Decreased respiratory efficiency can lead to shortness of breath, even in cases of mild COPD

Results of the CanCOLD study conducted in AJRCCM publication, showing that decreased respiratory efficiency with exercise can cause shortness of breath and exercise limitation, even in mild COPD.

Participants were randomly recruited from the population and underwent clinical assessment, lung function measurements, cardiopulmonary exercise testing, and chest computed tomography. Reduced respiratory efficiency during exercise was determined by trough carbon dioxide2 Above the upper limit of normal (ULN).

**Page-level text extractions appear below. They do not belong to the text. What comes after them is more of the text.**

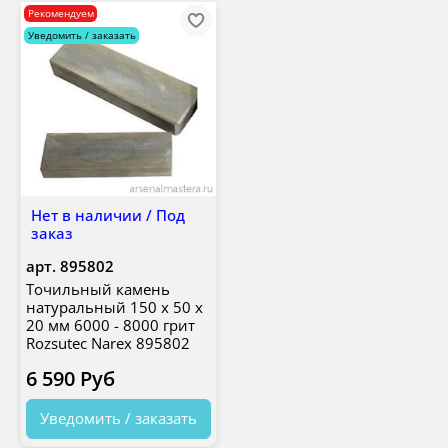
Рекомендуем
Уведомить / заказать
Нет в наличии / Под
заказ
арт.
895802
Точильный камень
натуральный 150 х 50 х
20 мм 6000 - 8000 грит
Rozsutec Narex 895802
6 590 Руб
Уведомить / заказать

Of the participants, 445 subjects had never smoked, 381 had never smoked but had no airway obstruction, and 224 had COPD GOLD Stage 1 and 200 GOLD Stage 2-4. Participants with CO2 Above the ULN were more likely to have dyspnea on exertion (MRC dyspnea scale ≥ 2; OR 1.77) and an abnormally low peak O2 Below the minimum normal (4.58 Ra). Kco had a stronger relationship with nadir CO2 (r = -0.38; p < 0.001) from other relevant measurements of lung function and CT scan.
CO . spread2 Higher than the ULN was 24% in COPD. This ratio was similar in subjects with COPD GOLD 1 and 2-4. The prevalence of COPD was higher than that of non-smokers (13%) and permanent smokers (12%).

source:

Phillips DB, Elbehairy AF, James MD et al. Impaired breathing, dyspnea, and exercise intolerance in chronic obstructive pulmonary disease: results from the CanCOLD study. Am J Respir Crit Care Med. 2022; 205: 1391-1402.